### Requirement
Every line from the one with "чтобы понять, как в дальнейшем нам" through the final line of the data below goes in the answer, copied exactly. Pictures do not.

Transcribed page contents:
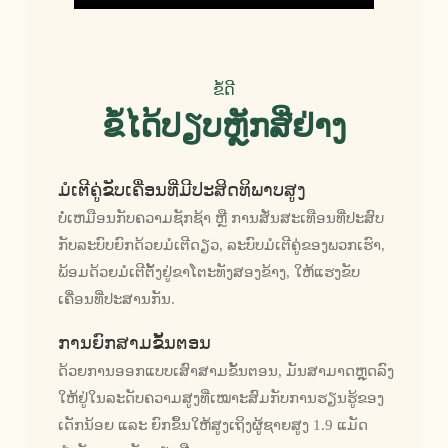
ຂໍ້ດີ
ຂໍ້ໄດ້ປຽບຫຼັກສີ່ຢ່າງ
ມໍເຕີຄູ່ຂັບເຄື່ອນທີ່ມີປະສິດທິພາບສູງ
ບໍ່ເຫມືອນກັບຄວາມຊັກຊ້າ ຫຼື ການສັ່ນສະເທືອນທີ່ປະສົບ
ກັບລະບົບຍົກດ້ວຍມໍເຕີດຽວ, ລະບົບມໍເຕີຄູ່ຂອງພວກເຮົາ,
ພ້ອມດ້ວຍມໍເຕີຕັ້ງຢູ່ຂາໂຕະທັງສອງຂ້າງ, ໃຫ້ແຮງຂັບ
ເຄື່ອນທີ່ປະສານກັນ.
ການຍົກສາມຂັ້ນຕອນ
ດ້ວຍການອອກແບບເສົາສາມຂັ້ນຕອນ, ມັນສາມາດຫຼຸດລົງ
ໃຫ້ຢູ່ໃນລະດັບຄວາມສູງທີ່ເໝາະສົມກັບການຮຽນຮູ້ຂອງ
ເດັກນ້ອຍ ແລະ ຍົກຂຶ້ນໃຫ້ສູງເຖິງຜູ້ຊາຍສູງ 1.9 ແມັດ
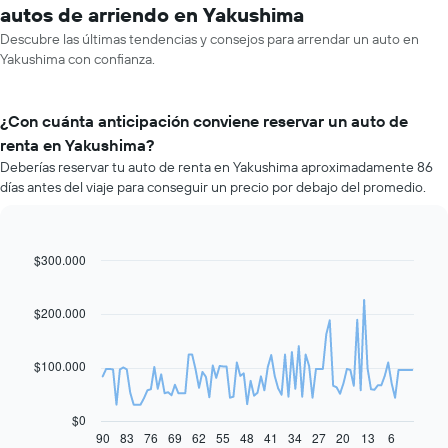
autos de arriendo en Yakushima
Descubre las últimas tendencias y consejos para arrendar un auto en
Yakushima con confianza.
¿Con cuánta anticipación conviene reservar un auto de
renta en Yakushima?
Deberías reservar tu auto de renta en Yakushima aproximadamente 86
días antes del viaje para conseguir un precio por debajo del promedio.
$300.000
Line
Chart
graphic.
chart
with
91
$200.000
data
points.
$100.000
El
siguiente
gráfico
$0
muestra
90
83
76
69
62
55
48
41
34
27
20
13
6
End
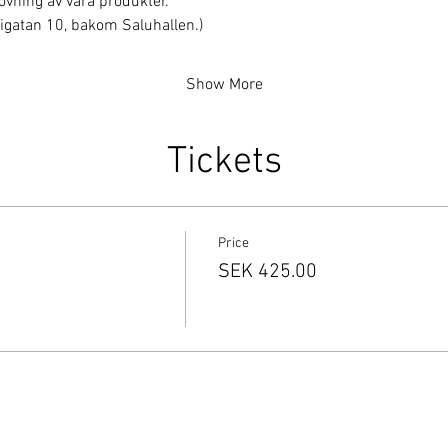
rovning av våra produkter.
erigatan 10, bakom Saluhallen.)
Show More
Tickets
Price
SEK 425.00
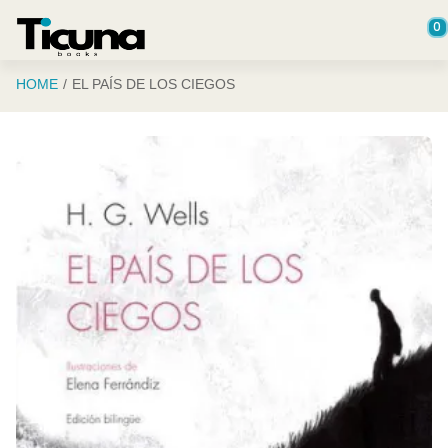
Saltar al contenido principal
0
HOME
EL PAÍS DE LOS CIEGOS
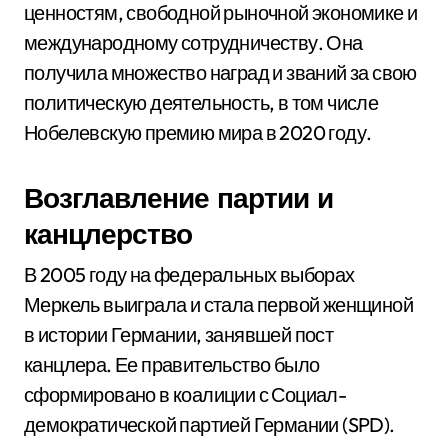
ценностям, свободной рыночной экономике и
международному сотрудничеству. Она
получила множество наград и званий за свою
политическую деятельность, в том числе
Нобелевскую премию мира в 2020 году.
Возглавление партии и
канцлерство
В 2005 году на федеральных выборах
Меркель выиграла и стала первой женщиной
в истории Германии, занявшей пост
канцлера. Ее правительство было
сформировано в коалиции с Социал-
демократической партией Германии (SPD).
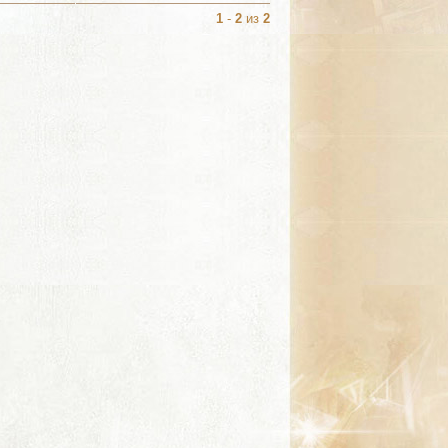
1
-
2
из
2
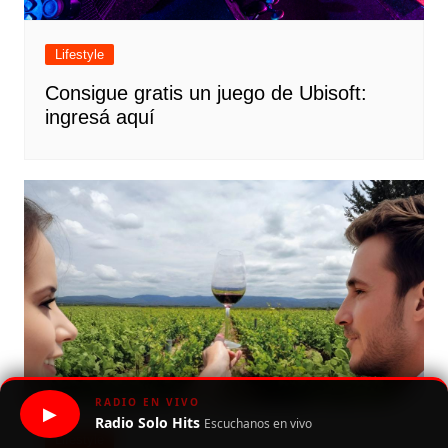
Lifestyle
Consigue gratis un juego de Ubisoft:
ingresá aquí
RADIO EN VIVO
▶
Radio Solo Hits
Escuchanos en vivo
Lifestyle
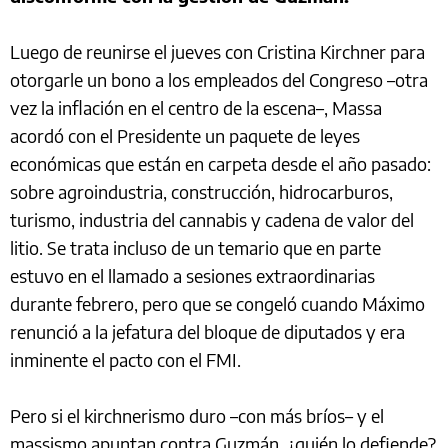
Luego de reunirse el jueves con Cristina Kirchner para
otorgarle un bono a los empleados del Congreso –otra
vez la inflación en el centro de la escena–, Massa
acordó con el Presidente un paquete de leyes
económicas que están en carpeta desde el año pasado:
sobre agroindustria, construcción, hidrocarburos,
turismo, industria del cannabis y cadena de valor del
litio. Se trata incluso de un temario que en parte
estuvo en el llamado a sesiones extraordinarias
durante febrero, pero que se congeló cuando Máximo
renunció a la jefatura del bloque de diputados y era
inminente el pacto con el FMI.
Pero si el kirchnerismo duro –con más bríos– y el
massismo apuntan contra Guzmán, ¿quién lo defiende?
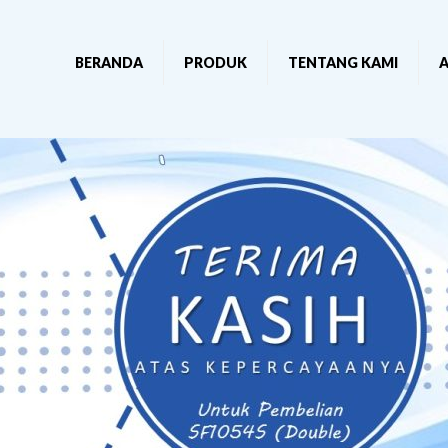
BERANDA
PRODUK
TENTANG KAMI
A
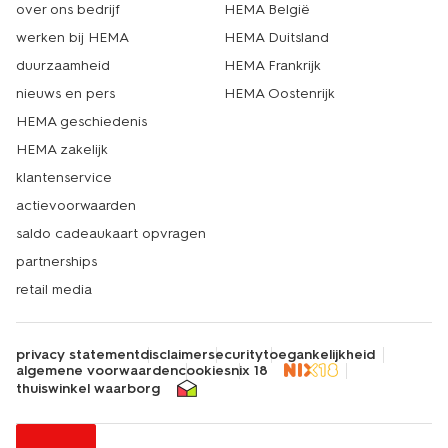
over ons bedrijf
HEMA België
werken bij HEMA
HEMA Duitsland
duurzaamheid
HEMA Frankrijk
nieuws en pers
HEMA Oostenrijk
HEMA geschiedenis
HEMA zakelijk
klantenservice
actievoorwaarden
saldo cadeaukaart opvragen
partnerships
retail media
privacy statement
disclaimer
security
toegankelijkheid
algemene voorwaarden
cookies
nix 18
thuiswinkel waarborg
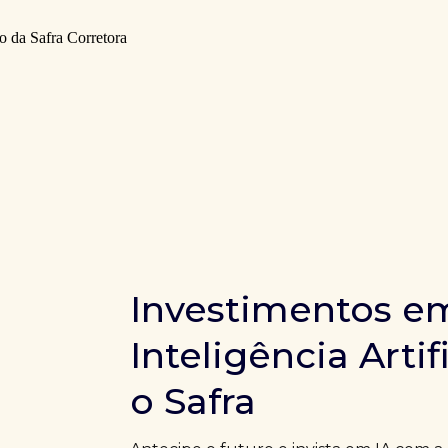
Investimentos e
Inteligência Artif
o Safra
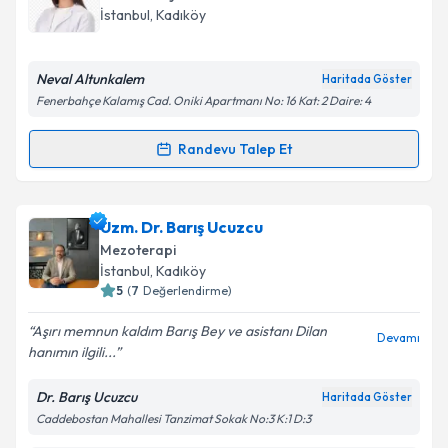
almanız için bir takvim hazırlandığında e-posta ile
İstanbul
, Kadıköy
bilgilendireceğiz.
E-posta Adresiniz
Neval Altunkalem
Haritada Göster
Fenerbahçe Kalamış Cad. Oniki Apartmanı No: 16 Kat: 2 Daire: 4
Randevu Talep Et
Randevu Takvimi Talebi
Kişisel verilerimin işlenmesine ilişkin
Aydınlatma
Metni
'ni okudum ve kişisel verilerimin belirtilen
kapsamda işlenmesini kabul ediyorum.
Uzm. Dr. Neval Altunkalem
için randevu takvimi
Uzm. Dr. Barış Ucuzcu
talebi oluşturun. Size bu uzmandan randevu almanız
Mezoterapi
için bir takvim hazırlandığında e-posta ile
Takvim Talebini Gönder
İstanbul
, Kadıköy
bilgilendireceğiz.
5
(
7
Değerlendirme)
E-posta Adresiniz
Aşırı memnun kaldım Barış Bey ve asistanı Dilan
Devamı
hanımın ilgili...
Dr. Barış Ucuzcu
Haritada Göster
Caddebostan Mahallesi Tanzimat Sokak No:3 K:1 D:3
Kişisel verilerimin işlenmesine ilişkin
Aydınlatma
Metni
'ni okudum ve kişisel verilerimin belirtilen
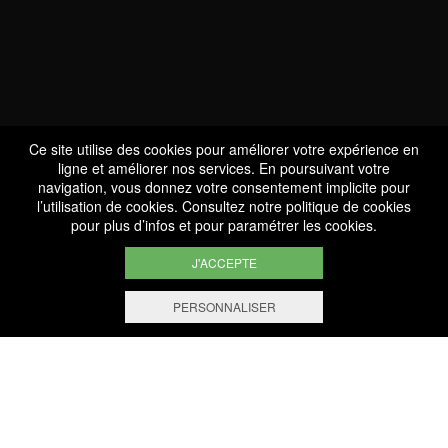
DOMAINE DE TRIENNES
Ce site utilise des cookies pour améliorer votre expérience en
ligne et améliorer nos services. En poursuivant votre
VOIR TOUS LES PRODUCTEURS
navigation, vous donnez votre consentement implicite pour
l’utilisation de cookies. Consultez notre
politique de cookies
pour plus d’infos et pour paramétrer les cookies.
J'ACCEPTE
PERSONNALISER
Nos dernières nouveautés
BARBACÂN
Fracia
2018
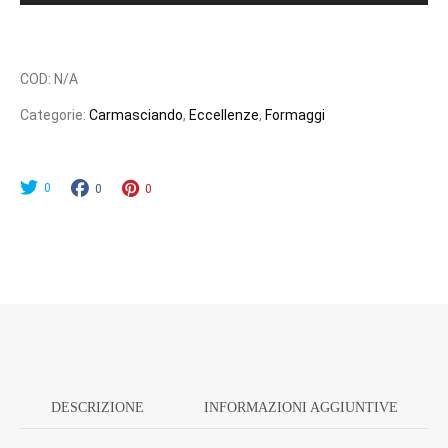
COD:
N/A
Categorie:
Carmasciando
,
Eccellenze
,
Formaggi
0
0
0
DESCRIZIONE
INFORMAZIONI AGGIUNTIVE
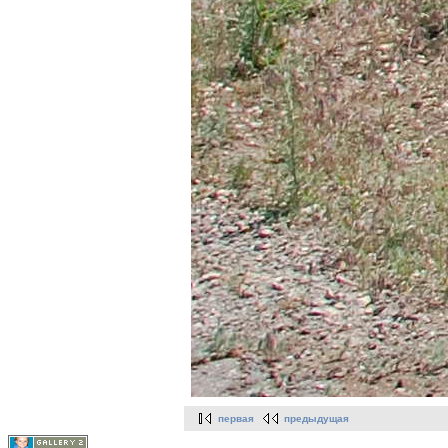
первая
предыдущая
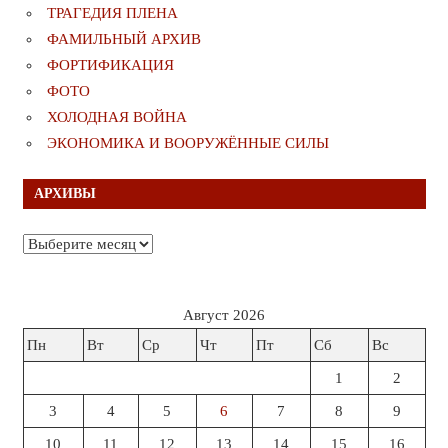
ТРАГЕДИЯ ПЛЕНА
ФАМИЛЬНЫЙ АРХИВ
ФОРТИФИКАЦИЯ
ФОТО
ХОЛОДНАЯ ВОЙНА
ЭКОНОМИКА И ВООРУЖЁННЫЕ СИЛЫ
АРХИВЫ
Архивы
Август 2026
Пн
Вт
Ср
Чт
Пт
Сб
Вс
1
2
3
4
5
6
7
8
9
10
11
12
13
14
15
16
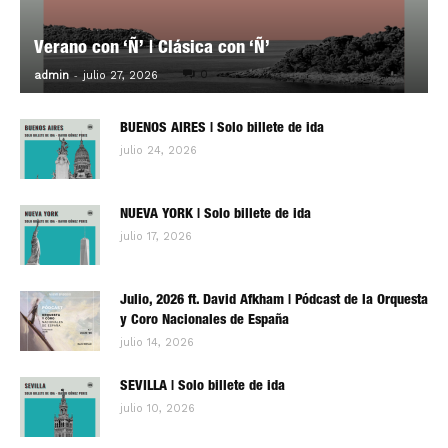
Verano con ‘Ñ’ | Clásica con ‘Ñ’
-
0
admin
julio 27, 2026
BUENOS AIRES | Solo billete de ida
julio 24, 2026
NUEVA YORK | Solo billete de ida
julio 17, 2026
Julio, 2026 ft. David Afkham | Pódcast de la Orquesta
y Coro Nacionales de España
julio 14, 2026
SEVILLA | Solo billete de ida
julio 10, 2026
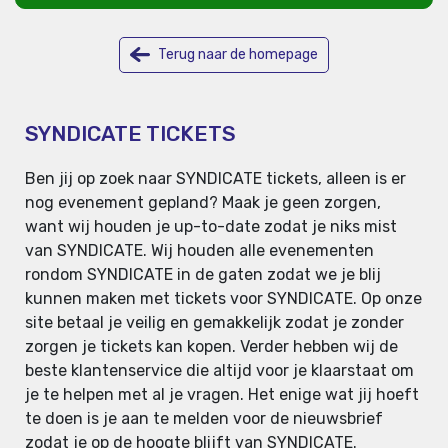
Terug naar de homepage
SYNDICATE TICKETS
Ben jij op zoek naar SYNDICATE tickets, alleen is er
nog evenement gepland? Maak je geen zorgen,
want wij houden je up-to-date zodat je niks mist
van SYNDICATE. Wij houden alle evenementen
rondom SYNDICATE in de gaten zodat we je blij
kunnen maken met tickets voor SYNDICATE. Op onze
site betaal je veilig en gemakkelijk zodat je zonder
zorgen je tickets kan kopen. Verder hebben wij de
beste klantenservice die altijd voor je klaarstaat om
je te helpen met al je vragen. Het enige wat jij hoeft
te doen is je aan te melden voor de nieuwsbrief
zodat je op de hoogte blijft van SYNDICATE.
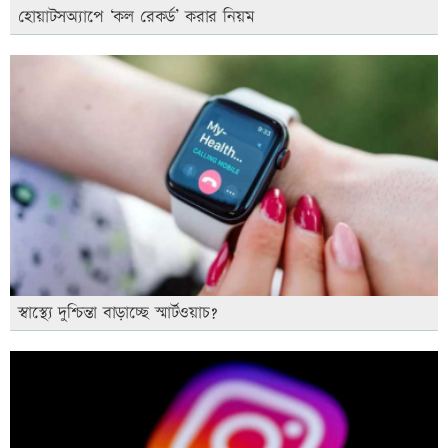
হোয়াটসঅ্যাপে ‘কল রেকর্ড’ করার নিয়ম
স্বাস্থ্যে দুশ্চিন্তা বাড়াচ্ছে স্মার্টওয়াচ?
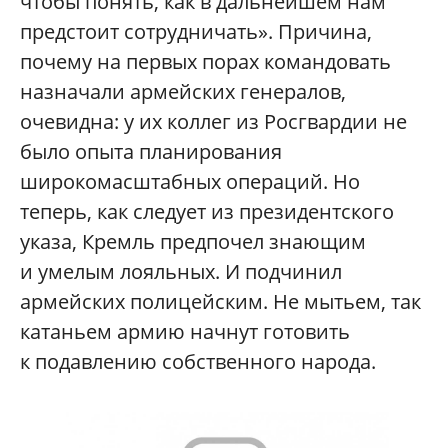
чтобы понять, как в дальнейшем нам
предстоит сотрудничать». Причина,
почему на первых порах командовать
назначали армейских генералов,
очевидна: у их коллег из Росгвардии не
было опыта планирования
широкомасштабных операций. Но
теперь, как следует из президентского
указа, Кремль предпочел знающим
и умелым лояльных. И подчинил
армейских полицейским. Не мытьем, так
катаньем армию начнут готовить
к подавлению собственного народа.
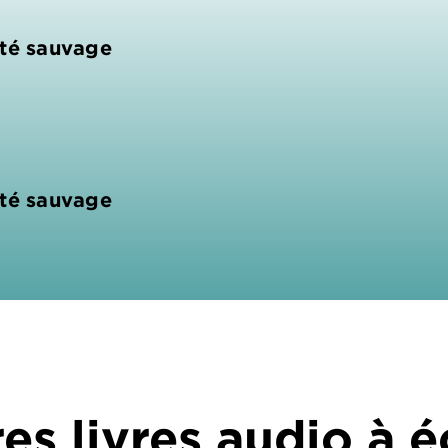
uté sauvage
uté sauvage
es livres audio à 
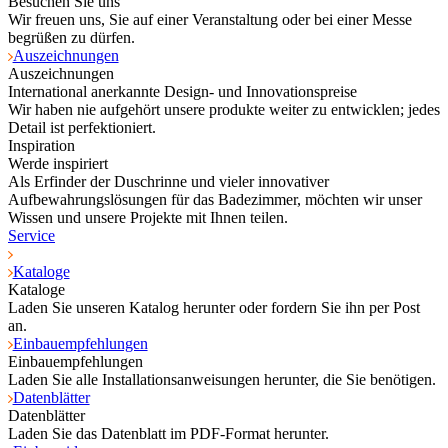
Besuchen Sie uns
Wir freuen uns, Sie auf einer Veranstaltung oder bei einer Messe
begrüßen zu dürfen.
Auszeichnungen
Auszeichnungen
International anerkannte Design- und Innovationspreise
Wir haben nie aufgehört unsere produkte weiter zu entwicklen; jedes
Detail ist perfektioniert.
Inspiration
Werde inspiriert
Als Erfinder der Duschrinne und vieler innovativer
Aufbewahrungslösungen für das Badezimmer, möchten wir unser
Wissen und unsere Projekte mit Ihnen teilen.
Service
Kataloge
Kataloge
Laden Sie unseren Katalog herunter oder fordern Sie ihn per Post
an.
Einbauempfehlungen
Einbauempfehlungen
Laden Sie alle Installationsanweisungen herunter, die Sie benötigen.
Datenblätter
Datenblätter
Laden Sie das Datenblatt im PDF-Format herunter.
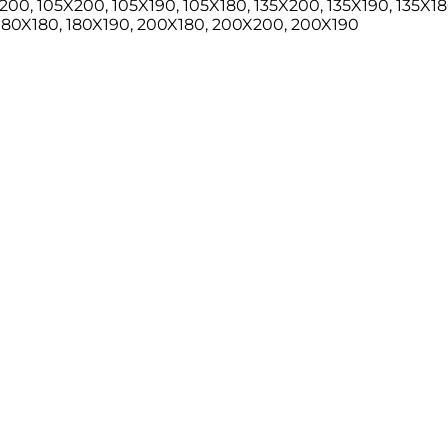
00, 105X200, 105X190, 105X180, 135X200, 135X190, 135X18
 180X180, 180X190, 200X180, 200X200, 200X190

### Your response
чтобы понять, как в дальнейшем нам
предстоит сотрудничать». Причина,
почему на первых порах командовать
назначали армейских генералов,
очевидна: у их коллег из Росгвардии не
было опыта планирования
широкомасштабных операций. Но
теперь, как следует из президентского
указа, Кремль предпочел знающим
и умелым лояльных. И подчинил
армейских полицейским. Не мытьем, так
катаньем армию начнут готовить
к подавлению собственного народа.
uté sauvage
uté sauvage
es livres audio à 
Besuchen Sie uns
Wir freuen uns, Sie auf einer Veranstaltung oder bei einer Messe
begrüßen zu dürfen.
Auszeichnungen
Auszeichnungen
International anerkannte Design- und Innovationspreise
Wir haben nie aufgehört unsere produkte weiter zu entwicklen; jedes
Detail ist perfektioniert.
Inspiration
Werde inspiriert
Als Erfinder der Duschrinne und vieler innovativer
Aufbewahrungslösungen für das Badezimmer, möchten wir unser
Wissen und unsere Projekte mit Ihnen teilen.
Service
Kataloge
Kataloge
Laden Sie unseren Katalog herunter oder fordern Sie ihn per Post
an.
Einbauempfehlungen
Einbauempfehlungen
Laden Sie alle Installationsanweisungen herunter, die Sie benötigen.
Datenblätter
Datenblätter
Laden Sie das Datenblatt im PDF-Format herunter.
00, 105X200, 105X190, 105X180, 135X200, 135X190, 135X18
 180X180, 180X190, 200X180, 200X200, 200X190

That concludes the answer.